### What is needed
Check each line of the entries below for the word "your", and copy the lines that have it.

=== Begin Enclosure ===

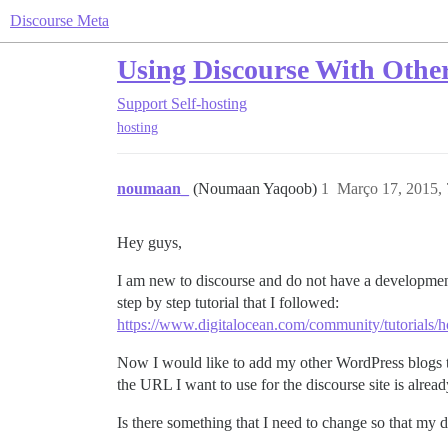
Discourse Meta
Using Discourse With Other
Support
Self-hosting
hosting
noumaan_
(Noumaan Yaqoob)
1
Março 17, 2015,
Hey guys,
I am new to discourse and do not have a development r
step by step tutorial that I followed:
https://www.digitalocean.com/community/tutorials/h
Now I would like to add my other WordPress blogs t
the URL I want to use for the discourse site is alrea
Is there something that I need to change so that my d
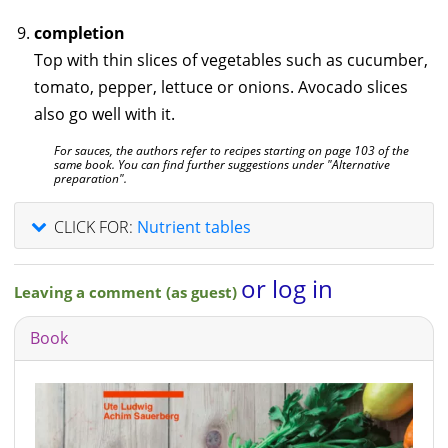
completion
Top with thin slices of vegetables such as cucumber,
tomato, pepper, lettuce or onions. Avocado slices
also go well with it.
For sauces, the authors refer to recipes starting on page 103 of the
same book. You can find further suggestions under "Alternative
preparation".
CLICK FOR:
Nutrient tables
or log in
Leaving a comment (as guest)
Book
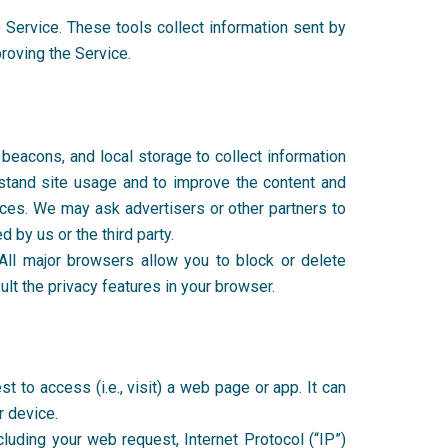
 Service. These tools collect information sent by
proving the Service.
beacons, and local storage to collect information
stand site usage and to improve the content and
ices. We may ask advertisers or other partners to
 by us or the third party.
ll major browsers allow you to block or delete
lt the privacy features in your browser.
 to access (i.e., visit) a web page or app. It can
r device.
cluding your web request, Internet Protocol (“IP”)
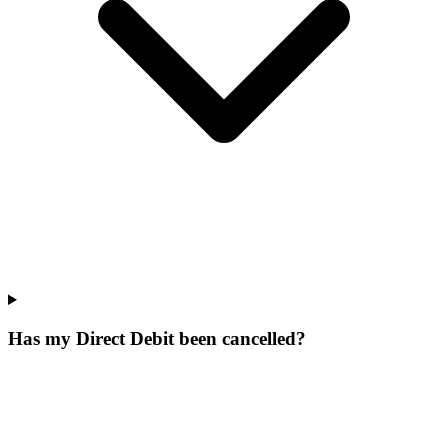
Has my Direct Debit been cancelled?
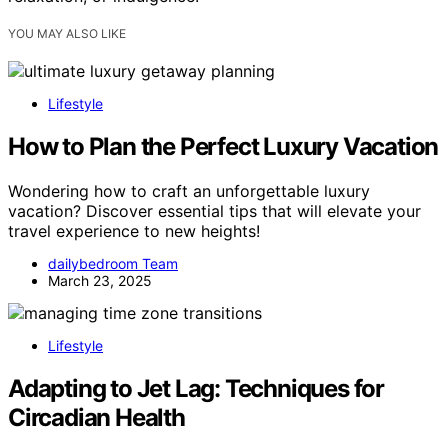
YOU MAY ALSO LIKE
Lifestyle
How to Plan the Perfect Luxury Vacation
Wondering how to craft an unforgettable luxury
vacation? Discover essential tips that will elevate your
travel experience to new heights!
dailybedroom Team
March 23, 2025
Lifestyle
Adapting to Jet Lag: Techniques for
Circadian Health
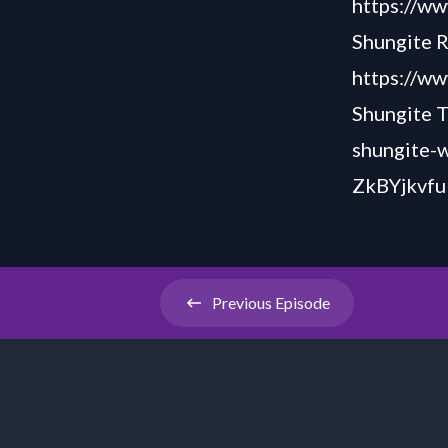
https://w
Shungite R
https://w
Shungite T
shungite-
ZkBYjkvfu
Previous
Episode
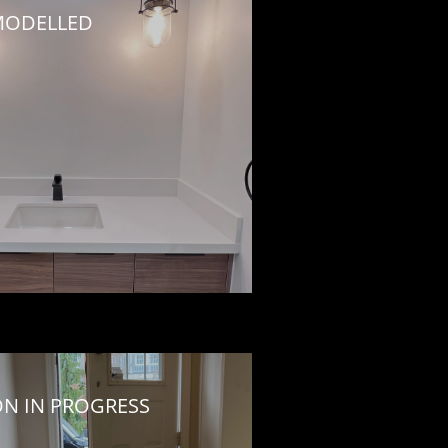
ODELLED
ON IN PROGRESS 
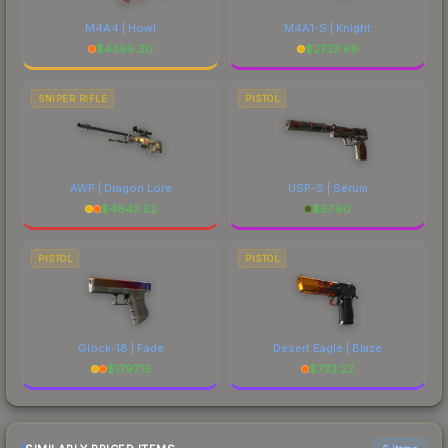
M4A4 | Howl
M4A1-S | Knight
$
4399.20
$
2733.68
SNIPER RIFLE
PISTOL
AWP | Dragon Lore
USP-S | Serum
$
4843.52
$
57.90
PISTOL
PISTOL
Glock-18 | Fade
Desert Eagle | Blaze
$
1797.15
$
733.22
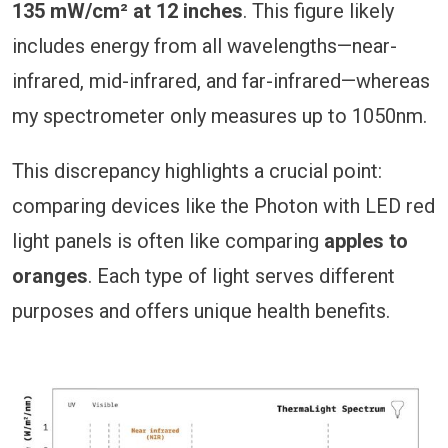
135 mW/cm² at 12 inches
. This figure likely
includes energy from all wavelengths—near-
infrared, mid-infrared, and far-infrared—whereas
my spectrometer only measures up to 1050nm.
This discrepancy highlights a crucial point:
comparing devices like the Photon with LED red
light panels is often like comparing
apples to
oranges
. Each type of light serves different
purposes and offers unique health benefits.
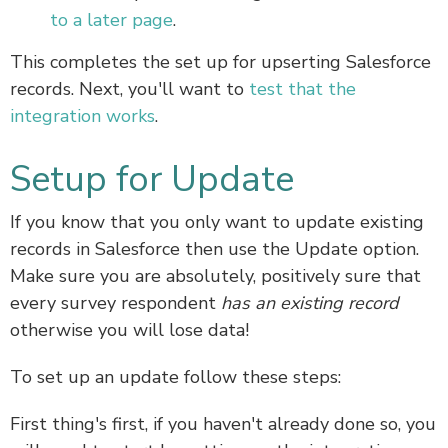
to a later page
.
This completes the set up for upserting Salesforce
records. Next, you'll want to
test that the
integration works
.
Setup for Update
If you know that you only want to update existing
records in Salesforce then use the Update option.
Make sure you are absolutely, positively sure that
every survey respondent
has an existing record
otherwise you will lose data!
To set up an update follow these steps:
First thing's first, if you haven't already done so, you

=== End Enclosure ===

### Written solution
lt the privacy features in your browser.
cluding your web request, Internet Protocol (“IP”)
vacation? Discover essential tips that will elevate your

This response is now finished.